I've been working a lot with drones and aerial imagery recently, and have been really enjoying myself. I'll be writing about a specific project I'm currently undertaking in another blog post, which will include pictures and 3D models. In this post, however, I wanted to jot down a few of the things that are possible with a cheap source of high-quality aerial imagery.

Satellite imagery is amazing; I have made use of it extensively in the past, and continue to do so today. For most applications, the only technical requirements needed to access and use satellite imagery are a good internet connection and a decent computing device.* Satellite imagery has its limitations though; between cheap, timely and high quality, you'll be lucky to get two out of three. This isn't necessarily a problem if you want to understand the movement of glaciers or look at how wetlands have vanished in a region. However, if you want high-quality data depicting a post-disaster site today to help plan humanitarian interventions tomorrow, you may have access to all the satellite imagery in the world but it isn't of much use if there are clouds covering the site.**

There are  applications that satellite imagery isn't suitable for; mapping small areas at a very high resolution, at a chosen time, is a task that drones are far better suited to.*** When I first started using drones, this was what I first thought of drones as: another source of aerial imagery with both advantages and disadvantages. However, prolonged use, lots of reading and lots of tinkering with various photogrammetry software packages has also made me aware of how much more than that they can be.

Drones aren't just flying toys; they're robots. They can be programmed to fly specific patterns while collecting data at specific points. In the case of imagery, which is the application I'm limiting this post to, mobile-based software tools such as DroneDeploy and Pix4Dcapture can make a drone collect imagery automatically over a large area. With a large number of images covering the same area, it's possible to create a very accurate 3D model with 1cm/pixel resolution or better.

For me, this is truly where it gets interesting. With this 3D model, it's possible to undertake formerly-laborious tasks, such as quantifying the biomass in a stand of trees, very easily; 3D models are great for volumetric analysis.
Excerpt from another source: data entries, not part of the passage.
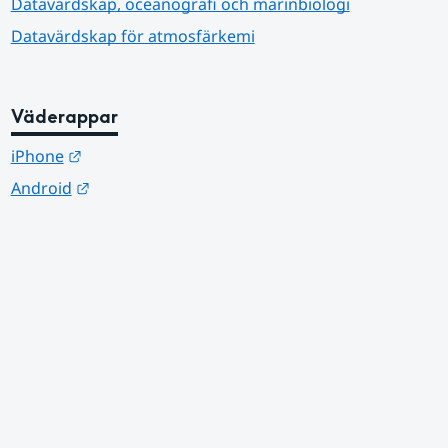
Datavärdskap, oceanografi och marinbiologi
Datavärdskap för atmosfärkemi
Väderappar
Länk till annan webbplats.
iPhone
Länk till annan webbplats.
Android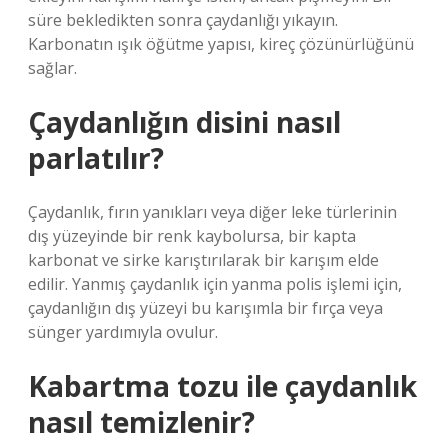
süre bekledikten sonra çaydanlığı yıkayın.
Karbonatın ışık öğütme yapısı, kireç çözünürlüğünü
sağlar.
Çaydanlığın disini nasıl
parlatılır?
Çaydanlık, fırın yanıkları veya diğer leke türlerinin
dış yüzeyinde bir renk kaybolursa, bir kapta
karbonat ve sirke karıştırılarak bir karışım elde
edilir. Yanmış çaydanlık için yanma polis işlemi için,
çaydanlığın dış yüzeyi bu karışımla bir fırça veya
sünger yardımıyla ovulur.
Kabartma tozu ile çaydanlık
nasıl temizlenir?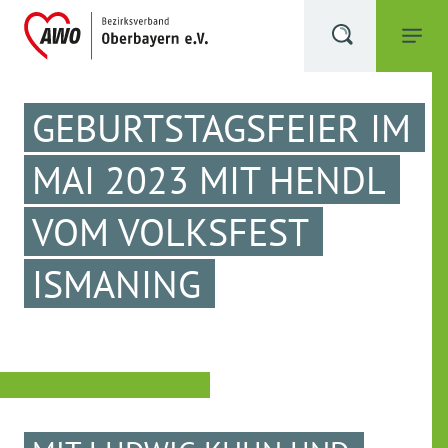
GEBURTSTAGSFEIER IM
MAI 2023 MIT HENDL
VOM VOLKSFEST
ISMANING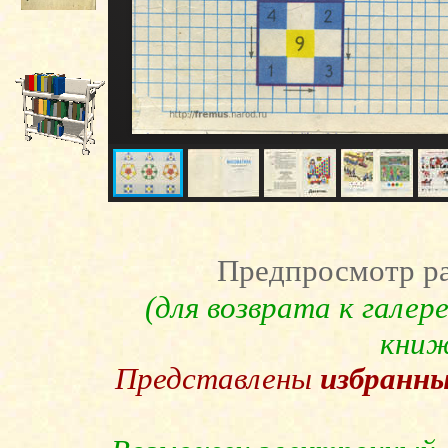
Предпросмотр ра
(для возврата к гале
книж
Представлены
избранн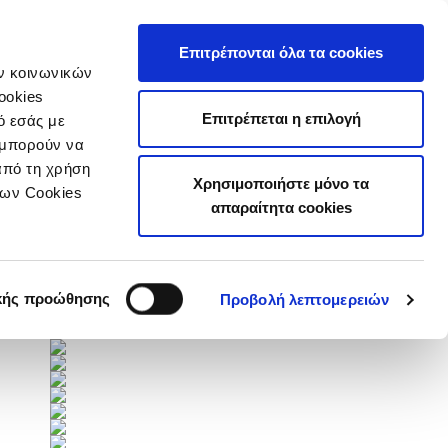
τιστικά
Επιτρέπονται όλα τα cookies
ών κοινωνικών
ookies
Επιτρέπεται η επιλογή
ό εσάς με
 μπορούν να
από τη χρήση
Χρησιμοποιήστε μόνο τα
των Cookies
Επόμενοι Αγώνες
απαραίτητα cookies
Πλήρες Πρόγραμμα
Χορηγοί
κής προώθησης
Προβολή λεπτομερειών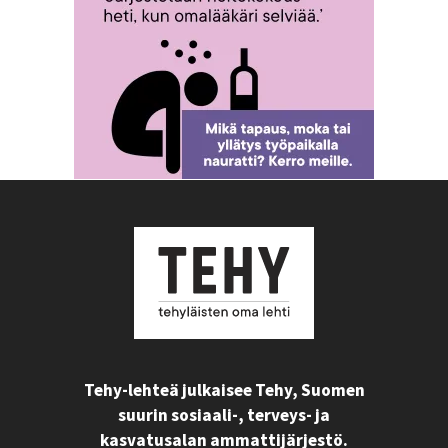
Tehy-lehteä julkaisee Tehy, Suomen
suurin sosiaali-, terveys- ja
kasvatusalan ammattijärjestö.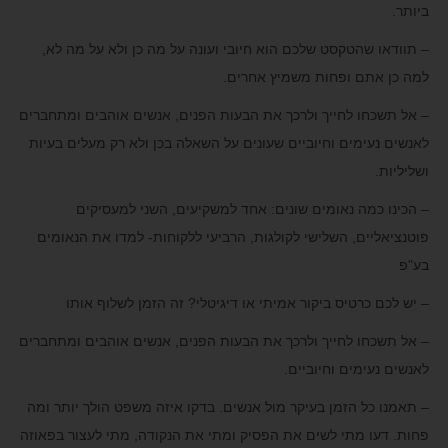
ביותר.
– תוודאו שהטקסט שלכם הוא חיובי ועונה על מה כן ולא על מה לא,
למה כן אתם ופחות משמיץ אחרים.
–
אל תשכחו לחייך ולרכך את הבעות הפנים, אנשים אוהבים ומתחברים
לאנשים נעימים וחיוביים שעונים על השאלה בכן ולא רק מעלים בעיות
ושליליות.
– הכינו כמה נאומים שונים: אחד למשקיעים, השני למעסיקים
פוטנציאליים, השלישי לקולגות, הרביעי ללקוחות- למדו את הנאומים
בע"פ
– יש לכם כרטיס ביקור אמיתי או דיגיטלי? זה הזמן לשלוף אותו
– אל תשכחו לחייך ולרכך את הבעות הפנים, אנשים אוהבים ומתחברים
לאנשים נעימים וחיוביים.
– תאמנו כל הזמן בעיקר מול אנשים. בדקו איזה משפט הולך יותר ומה
פחות. דעו מתי לשים את הפסיק ומתי את הנקודה, מתי לעצור בפאוזה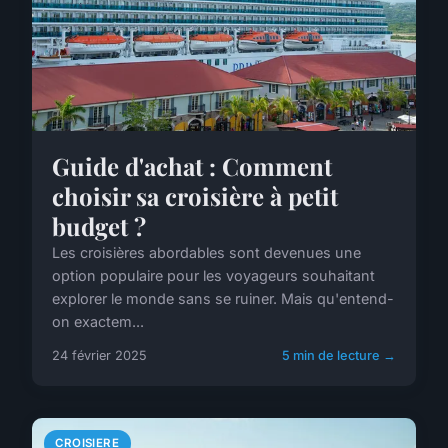
Guide d'achat : Comment
choisir sa croisière à petit
budget ?
Les croisières abordables sont devenues une
option populaire pour les voyageurs souhaitant
explorer le monde sans se ruiner. Mais qu'entend-
on exactem...
24 février 2025
5 min de lecture →
CROISIERE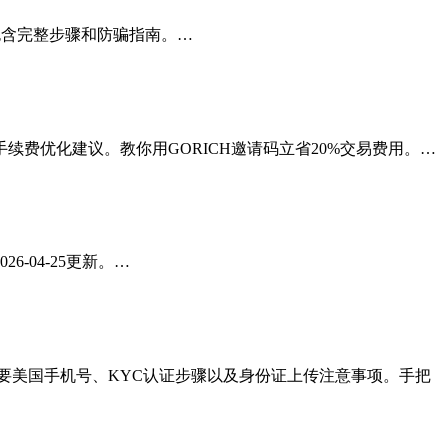
，包含完整步骤和防骗指南。…
续费优化建议。教你用GORICH邀请码立省20%交易费用。…
04-25更新。…
否需要美国手机号、KYC认证步骤以及身份证上传注意事项。手把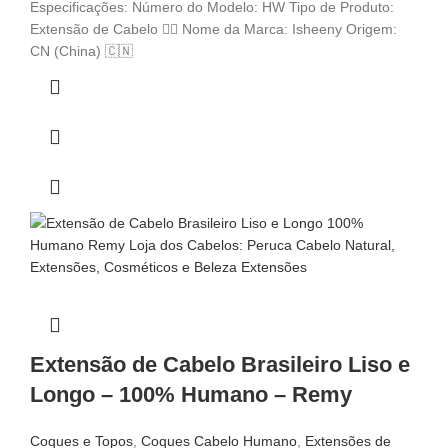
Especificações: Número do Modelo: HW Tipo de Produto:
Extensão de Cabelo 💇‍♀️ Nome da Marca: Isheeny Origem:
CN (China) 🇨🇳
Extensão de Cabelo Brasileiro Liso e
Longo – 100% Humano – Remy
Coques e Topos
,
Coques Cabelo Humano
,
Extensões de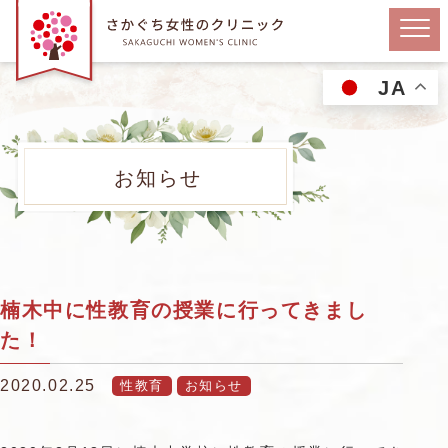
JA
お知らせ
楠木中に性教育の授業に行ってきまし
た！
2020.02.25
性教育
お知らせ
It's also possible to use a 3D printer or CNC router to create a physical model, which would make a great art piece or communication tool. Finally, it's possible to use the 3D model as a basemap for a virtual reality experience set within the landscape. In combination with data on the local biodiversity, this could result in amazing products for conservation outreach and research.

*One of the reasons that led me into spatial analysis was that Landsat data became free to use in 2007, right when I was first learning how to use GIS.

** Another issue with satellite imagery used to be overpass times; no matter how large your budget for satellite imagery was, it was still possible that no satellite was in the right position to collect the imagery you wanted. That's rapidly changing; satellite imagery providers such as Planet state that their goal is to have enough satellites in orbit to image the Earth's entire surface once a day.

*** There's a lot of discussion about appropriate nomenclature; do we call them UAVs or drones? My take is that if it's a technical piece where the distinction between robots of various kinds (UAVs, UCAVs, AUVs, ROVs, UGVs) etc is important, then I use the acronyms; if it's just a placeholder for 'flying-robot-without-a-person-inside', I'm going to call it a drone.